Heinrich befand sich, seinen Schlupfwinkel verlassend, in derselben Finsterniß, wie früher. Wie sollte er den Weg wieder finden? ... Wie nicht irgend einen Mißgriff begehen? ... »Gehen wir nur gerade aus,« sprach er, »das muß mich jedenfalls an einen Ort führen.« Nach einigem Umhertappen auf den Zehen, fand er eine offene Thüre und trat in ein anderes Gemach. »Suchen wir hier ein wenig nach einer Treppe,« fuhr er jetzt in seinem Selbstgespräch fort. Und an der Wand fortschleichend, fühlte er statt einer Treppe ein Bett vor sich. »Teufel,« dachte er, »vielleicht das Bett der Marquisin! ...« Ein leichter Seufzer benachrichtigte ihn, daß es besetzt sei; da er keine Lust hatte, die Person zu beunruhigen, entfernte er sich eilends, als beim Vorübergehen an einem Gueridon sein Frack an einem Porcellanservice hängen blieb, das beim Fallen auf den Stubenboden zerbrach.

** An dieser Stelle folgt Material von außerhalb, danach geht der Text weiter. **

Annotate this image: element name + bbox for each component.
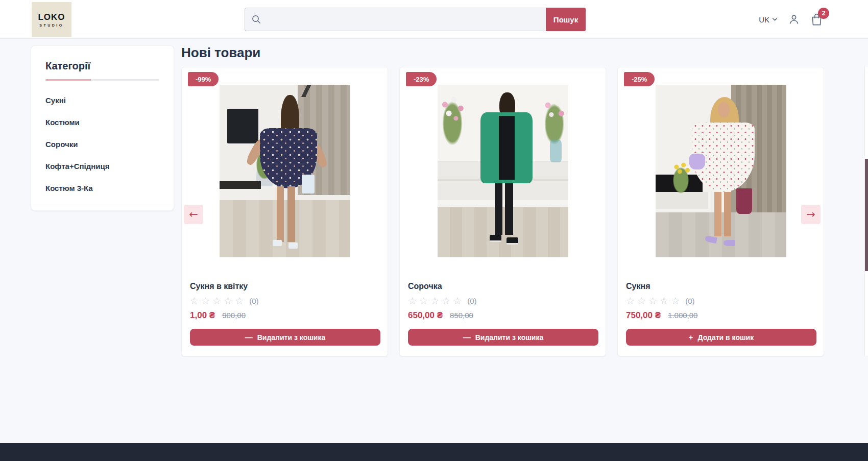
product-card: -23% Сорочка ☆☆☆☆☆ (0) 650, xyxy=(399,67,606,356)
search-bar: Пошук xyxy=(245,8,586,31)
discount-badge: -99% xyxy=(188,72,219,86)
discount-badge: -23% xyxy=(406,72,437,86)
list-item: Костюм 3-Ка xyxy=(45,184,159,193)
cart-button-label: Видалити з кошика xyxy=(475,333,544,342)
photo-shoe xyxy=(724,240,735,246)
photo-shoe xyxy=(288,242,298,249)
header-actions: UK 2 xyxy=(759,0,823,39)
star-icons: ☆☆☆☆☆ xyxy=(408,296,464,306)
product-title[interactable]: Сукня xyxy=(626,282,815,291)
current-price: 750,00 ₴ xyxy=(626,310,661,321)
rating-count: (0) xyxy=(249,297,258,305)
next-card-sliver xyxy=(865,67,868,356)
sidebar-item-kostyum-3ka[interactable]: Костюм 3-Ка xyxy=(45,184,93,192)
current-price: 650,00 ₴ xyxy=(408,310,443,321)
list-item: Костюми xyxy=(45,118,159,127)
product-card: -25% Сукня ☆☆☆☆☆ (0) xyxy=(617,67,824,356)
page: LOKO STUDIO Пошук UK xyxy=(0,0,868,461)
price-row: 650,00 ₴ 850,00 xyxy=(408,310,597,321)
minus-icon: — xyxy=(245,333,253,341)
sidebar-item-kostyumy[interactable]: Костюми xyxy=(45,118,80,127)
photo-figure-legs xyxy=(714,192,731,237)
remove-from-cart-button[interactable]: — Видалити з кошика xyxy=(408,329,598,346)
product-grid: -99% Сукня в квітку ☆☆☆☆☆ xyxy=(181,67,824,356)
list-item: Кофта+Спідниця xyxy=(45,162,159,171)
product-rating: ☆☆☆☆☆ (0) xyxy=(408,296,597,306)
old-price: 900,00 xyxy=(222,311,246,320)
product-image[interactable] xyxy=(656,85,786,257)
chevron-down-icon xyxy=(772,17,778,21)
logo-text: LOKO xyxy=(38,12,65,22)
photo-sneaker xyxy=(507,237,518,245)
carousel-next-button[interactable]: → xyxy=(801,205,821,224)
header: LOKO STUDIO Пошук UK xyxy=(0,0,868,39)
rating-count: (0) xyxy=(685,297,694,305)
add-to-cart-button[interactable]: + Додати в кошик xyxy=(626,329,816,346)
category-list: Сукні Костюми Сорочки Кофта+Спідниця Кос… xyxy=(45,96,159,193)
price-row: 750,00 ₴ 1.000,00 xyxy=(626,310,815,321)
footer xyxy=(0,443,868,461)
photo-planter xyxy=(736,188,752,214)
photo-figure-top xyxy=(499,116,515,180)
sidebar-item-sorochky[interactable]: Сорочки xyxy=(45,140,78,149)
arrow-left-icon: ← xyxy=(189,208,198,221)
product-image[interactable] xyxy=(438,85,568,257)
product-rating: ☆☆☆☆☆ (0) xyxy=(190,296,379,306)
cart-button-label: Додати в кошик xyxy=(698,333,754,342)
search-icon xyxy=(251,14,261,25)
arrow-right-icon: → xyxy=(806,208,815,221)
plus-icon: + xyxy=(689,333,693,341)
photo-figure-legs xyxy=(495,183,513,235)
list-item: Сорочки xyxy=(45,140,159,149)
star-icons: ☆☆☆☆☆ xyxy=(190,296,246,306)
product-card: -99% Сукня в квітку ☆☆☆☆☆ xyxy=(181,67,388,356)
current-price: 1,00 ₴ xyxy=(190,310,215,321)
discount-badge: -25% xyxy=(624,72,655,86)
photo-shoe xyxy=(273,240,282,246)
star-icons: ☆☆☆☆☆ xyxy=(626,296,682,306)
search-button[interactable]: Пошук xyxy=(546,8,586,31)
old-price: 1.000,00 xyxy=(668,311,697,320)
old-price: 850,00 xyxy=(450,311,473,320)
price-row: 1,00 ₴ 900,00 xyxy=(190,310,379,321)
product-title[interactable]: Сукня в квітку xyxy=(190,282,379,291)
photo-tv xyxy=(227,109,258,143)
cart: 2 xyxy=(810,12,823,27)
photo-vase xyxy=(550,140,562,162)
sidebar-divider xyxy=(45,79,159,81)
photo-flowers xyxy=(438,93,468,156)
rating-count: (0) xyxy=(467,297,476,305)
account-button[interactable] xyxy=(788,13,800,26)
photo-handbag xyxy=(689,154,705,169)
cart-count-badge: 2 xyxy=(818,8,829,19)
product-image[interactable] xyxy=(220,85,350,257)
cart-button-label: Видалити з кошика xyxy=(257,333,326,342)
user-icon xyxy=(788,13,800,26)
photo-figure-legs xyxy=(277,186,295,241)
language-code: UK xyxy=(759,15,769,24)
language-selector[interactable]: UK xyxy=(759,15,778,24)
list-item: Сукні xyxy=(45,96,159,105)
photo-handbag xyxy=(302,175,315,193)
carousel-prev-button[interactable]: ← xyxy=(184,205,203,224)
logo-subtext: STUDIO xyxy=(39,23,63,27)
logo[interactable]: LOKO STUDIO xyxy=(32,2,71,37)
remove-from-cart-button[interactable]: — Видалити з кошика xyxy=(190,329,380,346)
sidebar-title: Категорії xyxy=(45,60,159,72)
search-box xyxy=(245,8,546,31)
photo-sneaker xyxy=(490,235,501,242)
search-input[interactable] xyxy=(266,15,536,24)
photo-tulips xyxy=(670,162,692,195)
minus-icon: — xyxy=(463,333,471,341)
categories-sidebar: Категорії Сукні Костюми Сорочки Кофта+Сп… xyxy=(31,45,174,211)
page-title: Нові товари xyxy=(181,45,260,61)
sidebar-item-sukni[interactable]: Сукні xyxy=(45,96,66,105)
product-rating: ☆☆☆☆☆ (0) xyxy=(626,296,815,306)
sidebar-item-kofta-spidnytsia[interactable]: Кофта+Спідниця xyxy=(45,162,110,171)
product-title[interactable]: Сорочка xyxy=(408,282,597,291)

»Wer ist da?« rief eine bestürzte Stimme, welche Heinrich für die der Marquisin erkannte. »Was war zu thun? ... Wahrlich,« dachte Heinrich, »besser, für einen Liebhaber zu gelten, als für einen Dieb; überdies noch das einzige Mittel, das mir bleibt, und ich will mich aus der Sache ziehen, so gut ich kann.« Mit diesem Entschluß trat Heinrich zu der Marquisin und sagte: »Werden Sie meine Kühnheit entschuldigen, Madame? Nur eine Liebe, wie die meinige, kann Sie vermögen, meinen Schritt zu verzeihen.«

»Wie, Herr von Framberg, Sie sind's! ... um diese Stunde!... in meinem Zimmer! – Ja, Madame, es gelang mir, Ihre Dienerin Julie zu gewinnen; von meiner flammenden Liebe für ihre Gebieterin gerührt, verbarg sie mich in Ihrem Gemach ... – Wär's möglich? ach, jetzt wundere ich mich nicht mehr über ihre Verlegenheit! ... Aber das ist abscheulich! ... etwas Entsetzliches! ... Die Verwegenheit zu haben, zu ... – Wie! Sie sind gefühllos für die zärtlichste Liebe? ... Nun wohlan, dann entferne ich mich, gnädige Frau, ich fliehe Sie für immer ... – Halten Sie ein! ... Und wohin wollen Sie jetzt gehen? Sieht man Sie aus meinen Gemächern kommen, so bin ich verloren! ... – Gut denn, gnädige Frau! was befehlen Sie? – Bleiben Sie also! es muß wohl sein, als einziges Mittel, meinen Ruf zu retten! ...« Heinrich blieb und that so wohl daran, daß ihn die Marquisin am andern Morgen aufforderte, sie noch nicht zu verlassen.